I don’t want to make things sound too rosy. There was definitely some social conflicts surrounding my transition. A few very old friendships didn’t survive it. I cried my tears. But I survived just fine. I can move forward with clarity. Odin hung for nine days for knowledge. He gave up his eye. When I think of positive masculinity the first thing that comes to mind is courage. Sometimes we have to follow Odin’s example. (Incidentally Masculine Ideal Odin was fond of crossdressing).

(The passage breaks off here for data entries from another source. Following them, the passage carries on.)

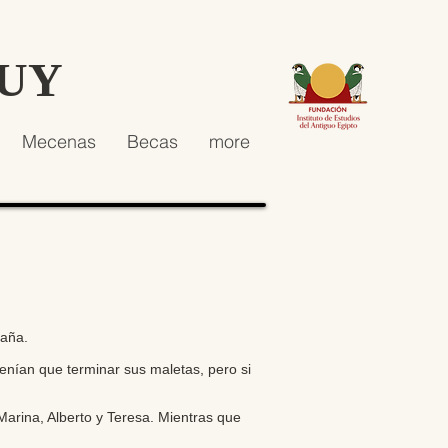
HUY
Mecenas
Becas
more
paña.
enían que terminar sus maletas, pero si
arina, Alberto y Teresa. Mientras que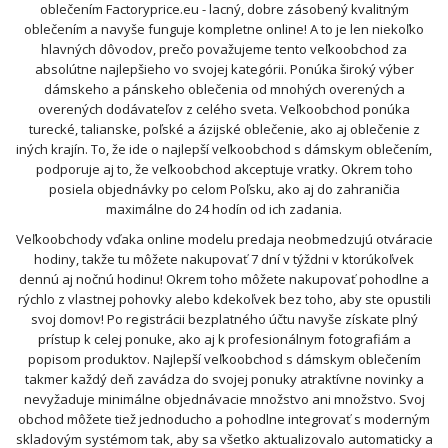
oblečením Factoryprice.eu - lacný, dobre zásobený kvalitným
oblečením a navyše funguje kompletne online! A to je len niekoľko
hlavných dôvodov, prečo považujeme tento veľkoobchod za
absolútne najlepšieho vo svojej kategórii. Ponúka široký výber
dámskeho a pánskeho oblečenia od mnohých overených a
overených dodávateľov z celého sveta. Veľkoobchod ponúka
turecké, talianske, poľské a ázijské oblečenie, ako aj oblečenie z
iných krajín. To, že ide o najlepší veľkoobchod s dámskym oblečením,
podporuje aj to, že veľkoobchod akceptuje vratky. Okrem toho
posiela objednávky po celom Poľsku, ako aj do zahraničia
maximálne do 24 hodín od ich zadania.
Veľkoobchody vďaka online modelu predaja neobmedzujú otváracie
hodiny, takže tu môžete nakupovať 7 dní v týždni v ktorúkoľvek
dennú aj nočnú hodinu! Okrem toho môžete nakupovať pohodlne a
rýchlo z vlastnej pohovky alebo kdekoľvek bez toho, aby ste opustili
svoj domov! Po registrácii bezplatného účtu navyše získate plný
prístup k celej ponuke, ako aj k profesionálnym fotografiám a
popisom produktov. Najlepší veľkoobchod s dámskym oblečením
takmer každý deň zavádza do svojej ponuky atraktívne novinky a
nevyžaduje minimálne objednávacie množstvo ani množstvo. Svoj
obchod môžete tiež jednoducho a pohodlne integrovať s moderným
skladovým systémom tak, aby sa všetko aktualizovalo automaticky a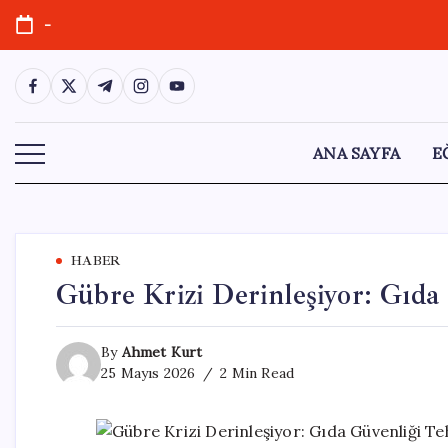
Skip
-
to
content
https://www.facebook.com/
https://twitter.com/
https://t.me/
https://www.instagram.com/
https://youtube.com/
ANA SAYFA
E
HABER
Gübre Krizi Derinleşiyor: Gıda
By
Ahmet Kurt
25 Mayıs 2026
2 Min Read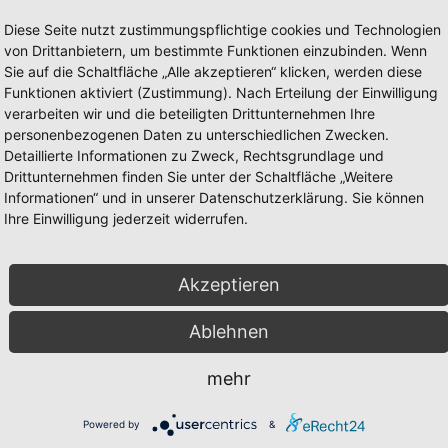
ung Ihrer angegebenen Daten zum Zweck der Bearbeitung Ihrer Anfrage
utzerklärung
.
Diese Seite nutzt zustimmungspflichtige cookies und Technologien
von Drittanbietern, um bestimmte Funktionen einzubinden. Wenn
Sie auf die Schaltfläche „Alle akzeptieren“ klicken, werden diese
Funktionen aktiviert (Zustimmung). Nach Erteilung der Einwilligung
verarbeiten wir und die beteiligten Drittunternehmen Ihre
ngen
und
Nutzungsbedingungen
.
personenbezogenen Daten zu unterschiedlichen Zwecken.
Detaillierte Informationen zu Zweck, Rechtsgrundlage und
Drittunternehmen finden Sie unter der Schaltfläche „Weitere
Informationen“ und in unserer Datenschutzerklärung. Sie können
Ihre Einwilligung jederzeit widerrufen.
Akzeptieren
Ablehnen
mehr
Powered by
&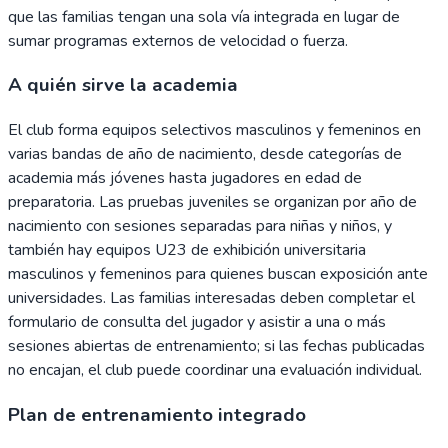
que las familias tengan una sola vía integrada en lugar de
sumar programas externos de velocidad o fuerza.
A quién sirve la academia
El club forma equipos selectivos masculinos y femeninos en
varias bandas de año de nacimiento, desde categorías de
academia más jóvenes hasta jugadores en edad de
preparatoria. Las pruebas juveniles se organizan por año de
nacimiento con sesiones separadas para niñas y niños, y
también hay equipos U23 de exhibición universitaria
masculinos y femeninos para quienes buscan exposición ante
universidades. Las familias interesadas deben completar el
formulario de consulta del jugador y asistir a una o más
sesiones abiertas de entrenamiento; si las fechas publicadas
no encajan, el club puede coordinar una evaluación individual.
Plan de entrenamiento integrado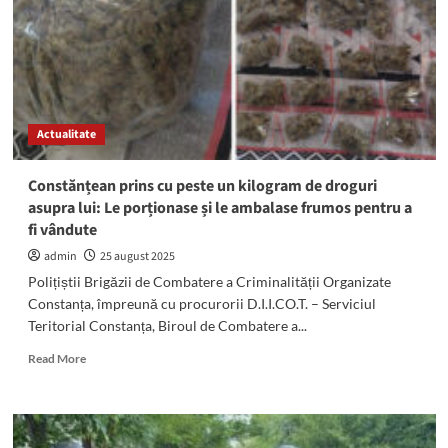
jandarmi
în
plin
centrul
orașului
cu
droguri,
Actualitate
un
cuțit
și
Constănțean prins cu peste un kilogram de droguri
aproape
asupra lui: Le porționase și le ambalase frumos pentru a
8.500
fi vândute
de
lei
admin
25 august 2025
Polițiștii Brigăzii de Combatere a Criminalității Organizate
Constanța, împreună cu procurorii D.I.I.CO.T. – Serviciul
Teritorial Constanța, Biroul de Combatere a...
Read
Read More
more
about
Constănțean
prins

Eneaz is explicitly addressing and audience of straight men who ‘deeply wish they were gay women’. I am not going to tell anyone else how to live their life. Certainly not Eneaz who has a different point of view from me. I can’t really relate to his experience of ‘being desired by an attractive woman as the best thing in the world’. But if that is his truth I hope he lives it out with courage and honor. But in general I recommend fighting for your deepest wishes. Even if you primarily care what women think plenty of them will appreciate the bravery.

  1. Note: I do not really like the term de-transition. Many people re-transition. It centers ‘returning to being cis’ instead of approaching your uhhh ‘original gender’ with a new perspective. And a subset of very public. de-transitioners have been consistently used as a cudgel by anti-trans groups. But I am using it in this article for clarity given the audience.